> Given records:

--------

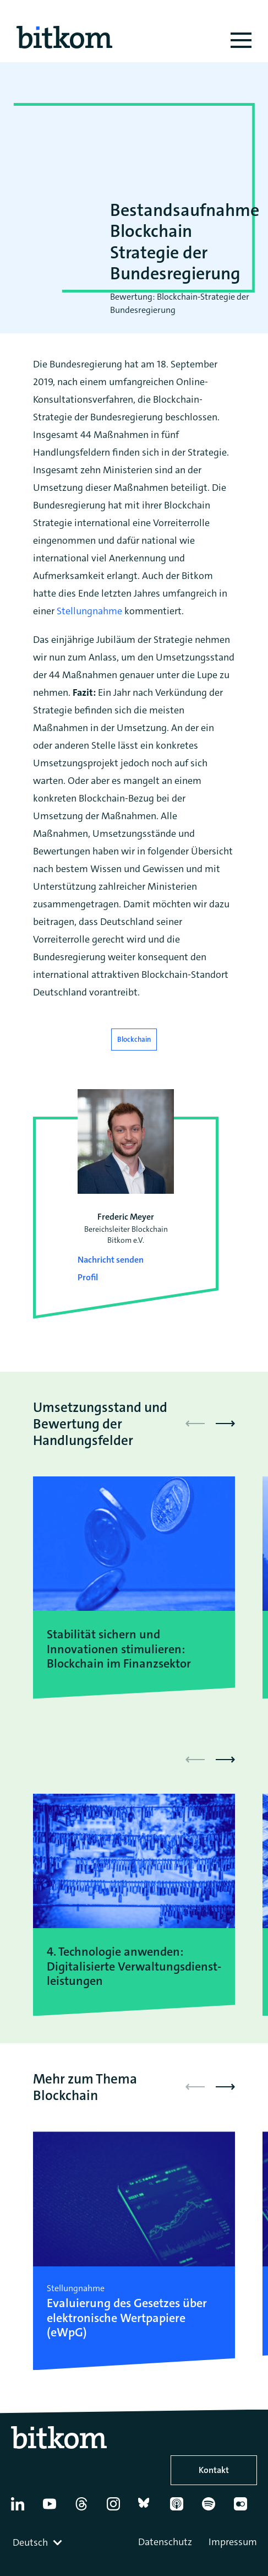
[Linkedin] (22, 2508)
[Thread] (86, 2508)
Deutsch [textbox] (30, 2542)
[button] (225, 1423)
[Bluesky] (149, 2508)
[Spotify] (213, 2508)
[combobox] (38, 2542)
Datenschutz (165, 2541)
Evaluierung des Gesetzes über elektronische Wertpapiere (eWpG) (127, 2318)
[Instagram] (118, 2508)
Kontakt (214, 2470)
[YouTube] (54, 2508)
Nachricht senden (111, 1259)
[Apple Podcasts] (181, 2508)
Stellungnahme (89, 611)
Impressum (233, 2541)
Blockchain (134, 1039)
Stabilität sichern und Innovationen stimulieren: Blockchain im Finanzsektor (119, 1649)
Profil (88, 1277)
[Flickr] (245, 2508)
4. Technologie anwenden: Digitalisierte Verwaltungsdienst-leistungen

--------

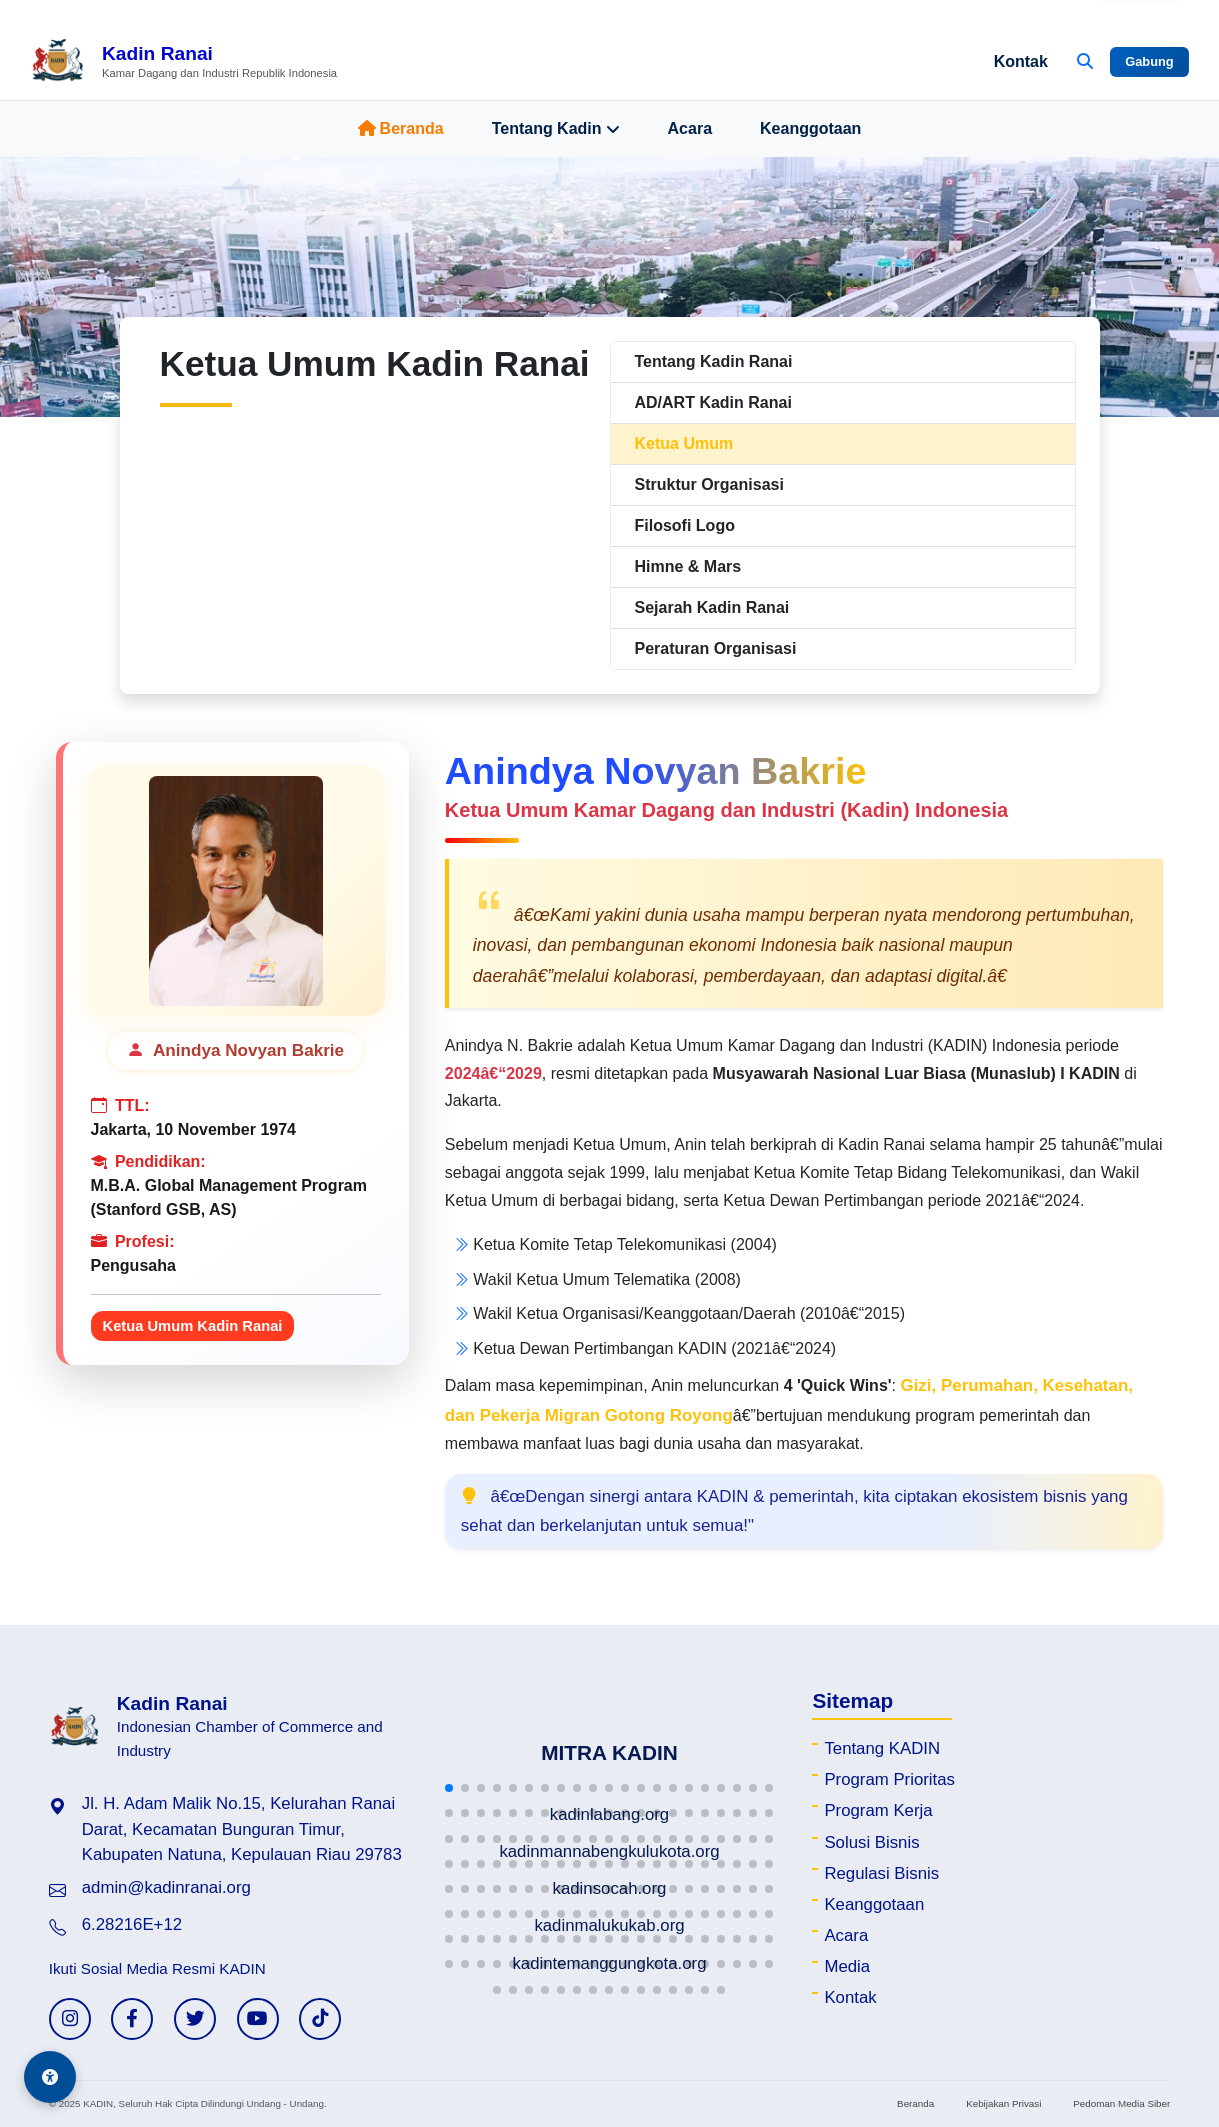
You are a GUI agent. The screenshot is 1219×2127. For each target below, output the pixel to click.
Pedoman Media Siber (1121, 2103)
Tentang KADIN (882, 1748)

--------

Each line containing the word "Blockchain" needs to be copied from the data above.

Blockchain (134, 1039)
Stabilität sichern und Innovationen stimulieren: Blockchain im Finanzsektor (119, 1649)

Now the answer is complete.